Coca-Cola has successfully tested the elasticity of its consumer demand. The company has raised prices with little impact on its sales, which have also continued to increase in volume. Thanks to this, the company has taken advantage of the presentation of its third quarter results to raise its forecasts for the year as a whole. The company now expects an organic increase in income of between 10% and 11% for the year as a whole, two points more than the range it had managed until now.
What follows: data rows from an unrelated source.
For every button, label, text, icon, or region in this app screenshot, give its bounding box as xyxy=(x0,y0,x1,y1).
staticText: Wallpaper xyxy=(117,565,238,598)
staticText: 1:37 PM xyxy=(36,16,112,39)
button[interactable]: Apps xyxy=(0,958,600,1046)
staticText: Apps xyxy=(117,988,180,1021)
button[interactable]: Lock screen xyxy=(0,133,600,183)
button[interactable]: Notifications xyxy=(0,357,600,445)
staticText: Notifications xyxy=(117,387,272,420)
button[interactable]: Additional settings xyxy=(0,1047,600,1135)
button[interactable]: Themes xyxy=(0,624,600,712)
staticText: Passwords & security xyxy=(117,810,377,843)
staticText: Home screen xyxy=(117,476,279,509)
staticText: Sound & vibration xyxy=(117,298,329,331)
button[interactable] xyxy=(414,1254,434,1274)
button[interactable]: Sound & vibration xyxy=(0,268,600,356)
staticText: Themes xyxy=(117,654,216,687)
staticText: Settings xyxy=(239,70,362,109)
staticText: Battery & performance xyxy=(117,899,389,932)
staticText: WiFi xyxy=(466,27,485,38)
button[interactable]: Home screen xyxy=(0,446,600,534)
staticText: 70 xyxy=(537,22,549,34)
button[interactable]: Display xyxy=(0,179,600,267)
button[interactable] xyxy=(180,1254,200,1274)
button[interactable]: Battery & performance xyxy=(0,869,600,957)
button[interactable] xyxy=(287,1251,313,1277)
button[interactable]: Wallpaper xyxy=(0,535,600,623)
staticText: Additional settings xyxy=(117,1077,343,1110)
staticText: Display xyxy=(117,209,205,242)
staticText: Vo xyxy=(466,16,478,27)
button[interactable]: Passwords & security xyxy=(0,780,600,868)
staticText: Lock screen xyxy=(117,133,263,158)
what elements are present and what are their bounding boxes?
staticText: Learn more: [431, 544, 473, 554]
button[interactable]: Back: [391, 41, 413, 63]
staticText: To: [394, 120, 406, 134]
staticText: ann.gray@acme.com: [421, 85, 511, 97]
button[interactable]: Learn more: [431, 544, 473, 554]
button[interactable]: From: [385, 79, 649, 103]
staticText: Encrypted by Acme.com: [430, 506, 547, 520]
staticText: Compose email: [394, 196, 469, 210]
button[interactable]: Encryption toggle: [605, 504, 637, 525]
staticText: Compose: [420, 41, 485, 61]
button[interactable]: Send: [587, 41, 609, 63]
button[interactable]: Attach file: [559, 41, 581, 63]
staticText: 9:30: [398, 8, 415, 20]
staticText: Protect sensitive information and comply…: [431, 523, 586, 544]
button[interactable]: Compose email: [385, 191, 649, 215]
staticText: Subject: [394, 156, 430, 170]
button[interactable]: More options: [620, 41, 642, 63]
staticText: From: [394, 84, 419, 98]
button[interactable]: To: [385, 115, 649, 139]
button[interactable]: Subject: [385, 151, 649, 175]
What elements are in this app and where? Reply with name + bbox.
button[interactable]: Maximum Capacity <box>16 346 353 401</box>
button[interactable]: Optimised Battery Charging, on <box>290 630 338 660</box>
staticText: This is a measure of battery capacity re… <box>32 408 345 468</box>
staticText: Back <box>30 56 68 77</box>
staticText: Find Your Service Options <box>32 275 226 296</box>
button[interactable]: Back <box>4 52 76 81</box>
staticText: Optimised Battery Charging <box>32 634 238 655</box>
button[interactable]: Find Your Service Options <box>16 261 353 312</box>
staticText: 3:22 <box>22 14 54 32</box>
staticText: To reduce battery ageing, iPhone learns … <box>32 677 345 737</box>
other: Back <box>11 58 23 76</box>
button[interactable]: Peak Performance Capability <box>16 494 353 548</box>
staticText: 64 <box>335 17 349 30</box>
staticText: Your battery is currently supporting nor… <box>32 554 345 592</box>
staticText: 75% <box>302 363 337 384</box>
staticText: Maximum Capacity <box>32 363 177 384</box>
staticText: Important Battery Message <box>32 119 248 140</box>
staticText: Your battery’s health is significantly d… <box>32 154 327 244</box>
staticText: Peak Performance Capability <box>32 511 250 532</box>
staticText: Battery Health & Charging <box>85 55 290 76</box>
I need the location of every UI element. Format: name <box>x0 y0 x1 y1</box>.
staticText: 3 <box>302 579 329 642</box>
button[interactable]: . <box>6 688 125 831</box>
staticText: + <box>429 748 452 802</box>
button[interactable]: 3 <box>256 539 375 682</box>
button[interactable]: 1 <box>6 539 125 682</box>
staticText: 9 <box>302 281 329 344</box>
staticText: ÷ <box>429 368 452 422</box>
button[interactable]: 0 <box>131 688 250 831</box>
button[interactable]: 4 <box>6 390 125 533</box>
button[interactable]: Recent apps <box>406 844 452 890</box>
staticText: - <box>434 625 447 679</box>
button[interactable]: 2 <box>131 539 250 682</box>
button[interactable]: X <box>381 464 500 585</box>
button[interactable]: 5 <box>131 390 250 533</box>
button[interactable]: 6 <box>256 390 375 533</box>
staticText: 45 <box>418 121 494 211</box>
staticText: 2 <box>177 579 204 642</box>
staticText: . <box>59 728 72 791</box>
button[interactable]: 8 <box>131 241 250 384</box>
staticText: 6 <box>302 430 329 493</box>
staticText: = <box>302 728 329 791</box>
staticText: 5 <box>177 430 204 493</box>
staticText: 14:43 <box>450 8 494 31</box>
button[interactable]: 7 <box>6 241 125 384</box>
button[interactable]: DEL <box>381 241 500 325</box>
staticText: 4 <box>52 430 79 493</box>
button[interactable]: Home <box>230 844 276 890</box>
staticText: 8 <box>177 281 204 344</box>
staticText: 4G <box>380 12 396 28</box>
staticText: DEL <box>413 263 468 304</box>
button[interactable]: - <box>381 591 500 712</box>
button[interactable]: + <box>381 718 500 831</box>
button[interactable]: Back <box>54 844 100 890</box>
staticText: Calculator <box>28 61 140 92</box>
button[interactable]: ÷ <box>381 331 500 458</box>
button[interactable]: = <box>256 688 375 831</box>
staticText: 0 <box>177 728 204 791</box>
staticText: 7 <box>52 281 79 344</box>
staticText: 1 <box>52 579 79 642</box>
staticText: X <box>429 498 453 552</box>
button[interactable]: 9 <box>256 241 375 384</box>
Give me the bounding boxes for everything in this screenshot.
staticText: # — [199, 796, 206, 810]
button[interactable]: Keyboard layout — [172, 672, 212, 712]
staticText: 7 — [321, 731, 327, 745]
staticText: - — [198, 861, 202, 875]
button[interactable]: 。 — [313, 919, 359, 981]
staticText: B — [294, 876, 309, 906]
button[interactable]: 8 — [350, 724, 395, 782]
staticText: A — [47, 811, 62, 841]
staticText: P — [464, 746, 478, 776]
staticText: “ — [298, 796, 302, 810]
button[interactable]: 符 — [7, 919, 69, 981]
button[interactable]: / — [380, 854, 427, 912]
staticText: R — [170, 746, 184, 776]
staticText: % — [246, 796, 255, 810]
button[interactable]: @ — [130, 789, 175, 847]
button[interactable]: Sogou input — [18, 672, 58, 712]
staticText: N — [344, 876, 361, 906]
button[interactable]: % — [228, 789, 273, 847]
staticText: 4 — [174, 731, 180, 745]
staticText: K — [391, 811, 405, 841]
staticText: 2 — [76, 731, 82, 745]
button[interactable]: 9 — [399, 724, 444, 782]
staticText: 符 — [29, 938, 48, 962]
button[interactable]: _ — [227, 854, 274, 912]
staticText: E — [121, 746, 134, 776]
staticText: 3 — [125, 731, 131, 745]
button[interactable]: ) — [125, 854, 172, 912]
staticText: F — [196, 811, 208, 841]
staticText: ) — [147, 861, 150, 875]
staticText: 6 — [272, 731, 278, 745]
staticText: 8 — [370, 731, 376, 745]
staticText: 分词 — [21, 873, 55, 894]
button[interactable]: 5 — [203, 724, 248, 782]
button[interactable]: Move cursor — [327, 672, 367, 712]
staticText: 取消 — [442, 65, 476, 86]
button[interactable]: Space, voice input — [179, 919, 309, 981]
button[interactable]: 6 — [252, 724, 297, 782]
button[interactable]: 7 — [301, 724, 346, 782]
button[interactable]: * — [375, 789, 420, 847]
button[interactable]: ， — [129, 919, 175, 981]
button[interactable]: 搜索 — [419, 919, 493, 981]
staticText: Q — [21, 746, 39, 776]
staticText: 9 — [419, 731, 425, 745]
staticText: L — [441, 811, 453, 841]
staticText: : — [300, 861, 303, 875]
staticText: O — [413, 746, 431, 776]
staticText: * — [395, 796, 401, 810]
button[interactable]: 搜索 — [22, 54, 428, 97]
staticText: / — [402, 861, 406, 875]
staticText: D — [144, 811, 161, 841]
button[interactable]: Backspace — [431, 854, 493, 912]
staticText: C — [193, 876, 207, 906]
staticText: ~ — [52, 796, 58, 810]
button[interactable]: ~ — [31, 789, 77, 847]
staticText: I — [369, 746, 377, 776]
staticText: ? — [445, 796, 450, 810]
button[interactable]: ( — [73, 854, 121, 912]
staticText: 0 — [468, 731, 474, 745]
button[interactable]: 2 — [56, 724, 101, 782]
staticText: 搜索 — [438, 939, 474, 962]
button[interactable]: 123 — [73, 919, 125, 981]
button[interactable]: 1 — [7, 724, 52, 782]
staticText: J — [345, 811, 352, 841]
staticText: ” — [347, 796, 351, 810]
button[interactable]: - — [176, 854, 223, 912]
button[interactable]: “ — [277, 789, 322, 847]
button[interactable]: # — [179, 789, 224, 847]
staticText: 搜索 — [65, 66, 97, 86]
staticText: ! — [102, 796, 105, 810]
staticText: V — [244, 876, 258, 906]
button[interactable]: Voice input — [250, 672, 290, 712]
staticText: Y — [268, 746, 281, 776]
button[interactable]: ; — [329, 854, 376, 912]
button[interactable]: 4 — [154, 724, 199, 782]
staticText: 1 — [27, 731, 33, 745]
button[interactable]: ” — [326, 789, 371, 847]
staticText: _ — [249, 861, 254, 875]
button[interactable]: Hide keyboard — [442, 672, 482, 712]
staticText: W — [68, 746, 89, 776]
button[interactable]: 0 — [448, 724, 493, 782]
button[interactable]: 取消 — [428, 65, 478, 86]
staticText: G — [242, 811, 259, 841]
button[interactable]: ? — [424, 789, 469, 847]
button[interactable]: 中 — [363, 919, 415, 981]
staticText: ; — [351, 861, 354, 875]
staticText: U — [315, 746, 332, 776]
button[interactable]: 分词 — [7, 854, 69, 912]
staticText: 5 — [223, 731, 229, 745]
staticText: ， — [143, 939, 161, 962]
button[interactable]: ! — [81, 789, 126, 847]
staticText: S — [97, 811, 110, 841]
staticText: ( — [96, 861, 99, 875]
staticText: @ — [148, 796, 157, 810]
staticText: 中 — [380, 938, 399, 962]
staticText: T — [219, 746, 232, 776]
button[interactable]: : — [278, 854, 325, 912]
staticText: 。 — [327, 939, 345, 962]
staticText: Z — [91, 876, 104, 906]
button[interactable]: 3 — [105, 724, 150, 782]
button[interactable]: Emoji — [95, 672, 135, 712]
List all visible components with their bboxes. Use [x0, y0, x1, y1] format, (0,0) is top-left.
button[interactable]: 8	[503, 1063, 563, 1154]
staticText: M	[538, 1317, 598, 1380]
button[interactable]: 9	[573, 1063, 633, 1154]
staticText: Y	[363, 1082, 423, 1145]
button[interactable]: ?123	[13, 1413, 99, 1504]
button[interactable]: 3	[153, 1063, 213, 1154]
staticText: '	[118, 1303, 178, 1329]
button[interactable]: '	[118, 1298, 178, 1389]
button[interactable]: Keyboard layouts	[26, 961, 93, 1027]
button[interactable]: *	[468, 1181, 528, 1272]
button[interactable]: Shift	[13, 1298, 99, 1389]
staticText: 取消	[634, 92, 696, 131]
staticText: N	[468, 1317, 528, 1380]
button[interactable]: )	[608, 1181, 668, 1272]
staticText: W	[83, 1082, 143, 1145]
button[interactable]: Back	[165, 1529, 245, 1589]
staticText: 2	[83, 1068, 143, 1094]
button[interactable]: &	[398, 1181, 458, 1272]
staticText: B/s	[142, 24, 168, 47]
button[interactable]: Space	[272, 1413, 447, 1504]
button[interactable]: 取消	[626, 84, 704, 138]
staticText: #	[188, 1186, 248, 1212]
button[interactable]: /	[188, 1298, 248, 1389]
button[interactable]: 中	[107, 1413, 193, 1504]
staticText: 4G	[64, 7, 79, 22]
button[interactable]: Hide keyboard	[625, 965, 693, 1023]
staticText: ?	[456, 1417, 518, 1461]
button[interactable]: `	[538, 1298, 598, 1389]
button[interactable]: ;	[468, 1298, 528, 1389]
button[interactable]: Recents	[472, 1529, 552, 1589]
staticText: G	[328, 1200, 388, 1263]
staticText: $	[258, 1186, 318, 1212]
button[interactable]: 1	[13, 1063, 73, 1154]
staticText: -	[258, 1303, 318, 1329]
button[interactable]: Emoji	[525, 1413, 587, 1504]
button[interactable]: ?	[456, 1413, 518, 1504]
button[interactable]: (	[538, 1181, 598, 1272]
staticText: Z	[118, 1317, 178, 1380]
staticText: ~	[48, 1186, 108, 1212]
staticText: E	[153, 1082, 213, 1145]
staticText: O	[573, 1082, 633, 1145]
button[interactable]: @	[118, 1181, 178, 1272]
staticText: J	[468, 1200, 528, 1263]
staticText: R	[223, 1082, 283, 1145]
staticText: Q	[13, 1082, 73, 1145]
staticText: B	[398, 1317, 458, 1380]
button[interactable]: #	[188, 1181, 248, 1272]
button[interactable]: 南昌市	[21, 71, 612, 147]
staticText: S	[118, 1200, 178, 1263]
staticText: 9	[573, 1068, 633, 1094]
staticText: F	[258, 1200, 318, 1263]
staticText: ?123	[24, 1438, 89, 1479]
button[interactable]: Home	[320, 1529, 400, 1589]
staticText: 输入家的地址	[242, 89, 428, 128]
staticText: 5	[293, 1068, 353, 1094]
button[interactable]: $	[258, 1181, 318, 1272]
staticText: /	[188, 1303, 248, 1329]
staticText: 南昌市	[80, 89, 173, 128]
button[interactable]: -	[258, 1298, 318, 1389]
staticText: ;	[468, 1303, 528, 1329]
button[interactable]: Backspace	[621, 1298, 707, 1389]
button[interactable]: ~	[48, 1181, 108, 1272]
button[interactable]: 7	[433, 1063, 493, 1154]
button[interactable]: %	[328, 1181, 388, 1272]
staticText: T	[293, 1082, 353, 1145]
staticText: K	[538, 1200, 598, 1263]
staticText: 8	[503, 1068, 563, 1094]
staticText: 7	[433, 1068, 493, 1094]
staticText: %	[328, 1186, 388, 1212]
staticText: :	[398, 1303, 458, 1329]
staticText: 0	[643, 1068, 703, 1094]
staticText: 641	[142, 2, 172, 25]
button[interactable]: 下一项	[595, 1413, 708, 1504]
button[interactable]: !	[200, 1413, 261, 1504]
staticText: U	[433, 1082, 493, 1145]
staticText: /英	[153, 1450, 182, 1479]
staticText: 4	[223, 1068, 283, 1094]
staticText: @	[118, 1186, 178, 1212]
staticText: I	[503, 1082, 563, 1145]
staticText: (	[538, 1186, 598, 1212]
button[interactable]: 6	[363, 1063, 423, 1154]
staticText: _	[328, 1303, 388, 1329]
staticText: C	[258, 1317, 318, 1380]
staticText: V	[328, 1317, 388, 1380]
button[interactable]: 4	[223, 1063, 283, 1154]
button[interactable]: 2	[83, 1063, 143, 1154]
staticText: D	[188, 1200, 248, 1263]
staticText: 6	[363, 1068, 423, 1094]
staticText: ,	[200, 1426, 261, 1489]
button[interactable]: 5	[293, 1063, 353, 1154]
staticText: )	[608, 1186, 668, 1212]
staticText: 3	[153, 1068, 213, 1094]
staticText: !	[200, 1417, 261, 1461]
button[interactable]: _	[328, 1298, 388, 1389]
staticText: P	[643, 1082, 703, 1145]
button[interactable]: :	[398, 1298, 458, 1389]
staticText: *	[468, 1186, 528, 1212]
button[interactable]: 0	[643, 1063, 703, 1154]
In the third quarter of the year, the sales of the giant based in Atlanta (Georgia) were 11,953 million dollars (about 11,250 million euros at the current exchange rate), 8% more than in the same period last year. The company was able to contain production costs, which increased by only 2%, so gross margin grew by 12%, to $7,296 million. The operating result was affected by other costs and stood at 3,270 million, 6% more than last year. And the attributable consolidated net profit grew by 9%, to 3,087 million dollars, according to the accounts published this Tuesday by the company. In the accumulated of the first nine months of the year, sales increase by 6%, to 34,905 million and profit, by 16%, to 8,741 million.
Those are the accounting figures. In organic terms, which include currency impacts and incorporate other adjustments, the revenue of the company led by James Quincey grew at a rate of 11% in the third quarter, thanks above all to an average price increase of 9%, much higher to inflation, with which it has been able to gain market share. Consumers have been tightening their belts in the face of the inflationary environment, but Coca-Cola beverages are not among the victims of this adjustment to household budgets.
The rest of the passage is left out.